Из дома он почти убежал, только б не слышать её нравоучений.
Отыскать курево не удалось, видно, второпях оставил на столе, когда завтракали. И спросить не у кого, пусто на улице. Хоть умри, так желанна затяжка! Совсем отчаявшись, он вдруг наткнулся во внутреннем кармане на портсигар. Чёрт! Забыл, ведь Мария подарила на днях эту дорогую штуковину, не успел привыкнуть, вот и вытряхивал карманы пиджака в бесполезных поисках. Закурил, задохнулся вгорячах, но прокашлялся, и после второй затяжки голова закружилась, затуманилась. Полегчало.
Глянул вперёд — ждут неугомонные черти у подъезда! За три квартала толпа видна. И ведь так стало только с его приездом! Поначалу Странников восхищался, вдохновляла его эта картина. Считал, это и есть та самая всё сметающая, неукротимая энергия масс. Её бы в нужное русло. Ей правильное направление дать. Цель высокую обозначить. Порыв! Размах! Сама удача летит в руки. Дерзай, ответственный секретарь губкома!

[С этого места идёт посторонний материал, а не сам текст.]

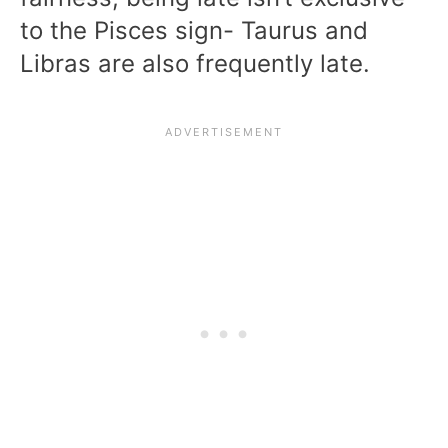
to the Pisces sign- Taurus and
Libras are also frequently late.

И он подпрыгивал тогда от нетерпения, взлетал, а не входил на ступеньки. Душа рвалась и вширь, и ввысь: «Мы на горе всем буржуям мировой пожар раздуем, мировой пожар в крови, Господи, благослови!» Он прирождённый оратор и трибун. Это знали наверху. Его ценили: такой способен повести за собой хоть на край света.

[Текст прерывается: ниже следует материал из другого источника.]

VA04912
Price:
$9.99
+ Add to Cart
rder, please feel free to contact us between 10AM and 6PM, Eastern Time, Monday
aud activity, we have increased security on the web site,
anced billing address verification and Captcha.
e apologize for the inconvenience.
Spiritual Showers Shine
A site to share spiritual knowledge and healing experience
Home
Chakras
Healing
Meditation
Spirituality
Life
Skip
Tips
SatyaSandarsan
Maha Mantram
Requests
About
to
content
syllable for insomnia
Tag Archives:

К этим чувствам присоединялось ещё одно, сугубо личное, даже тщеславное, однако так ли оно и личное? Он его не стеснялся и причислял к собственным успехам: переборол, переплюнул своего предшественника, того толпами не встречали. Теперь повержен бывший секретарь губкома Муравьёв, пакостит исподтишка, при случае палки вставляет, остерегаясь. И те, кто тёрся с ним бок о бок, носы повесили, ему, Странникову, победные марши трубят, задницу лижут, лишь в их сторону взор соизволит бросить. Боятся вылететь из губкома к чёртовой матери! А он умнее оказался, не дождались от него чапаевского разгрома, по-иному поступил, лишь раскусил ситуацию.

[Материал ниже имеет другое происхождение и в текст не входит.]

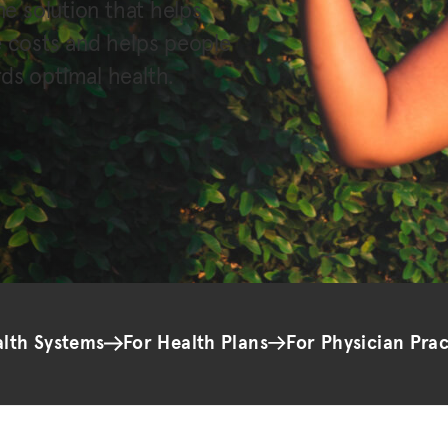
ne solution that helps
e costs and helps people
ds optimal health.
alth Systems
For Health Plans
For Physician Prac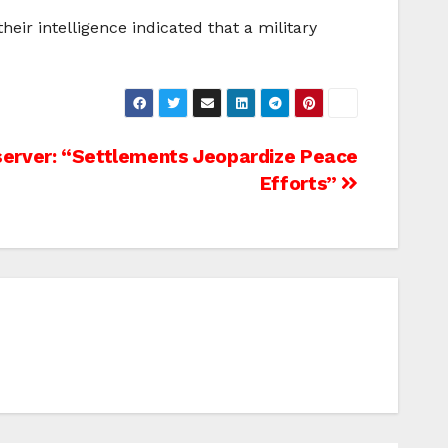
eir intelligence indicated that a military
server: “Settlements Jeopardize Peace
Efforts”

Двух месяцев… Какой там! Двух недель хватило, чтобы заметил он, как изменилась атмосфера в толпе у губкома. Его речи стали слушать. Про своё, конечно, пытались орать — на хрена нужна была им мировая буржуазия, вселенские обещания. Им дай хлеба и жильё, свет и воду, грязь с улиц убери, ворьё и проституток. Иным был их зуд, далёк от всемирных масштабов. А ведь рядышком маячил губисполком, где кудесничал его соратник и одновременно соперник, хитромудрый Мина Львович Арестов. Вроде и ближе, родней этой толпе, а сторонились казачка, понимали: у Странникова власть, он способен разрешить их беды и закавыки. Не особо они велики… рычага сиракузского мудреца не требовавшие, но месяцами и годами копившиеся, не разрешаемые прежней властью. Он эту грязь вмиг выпер.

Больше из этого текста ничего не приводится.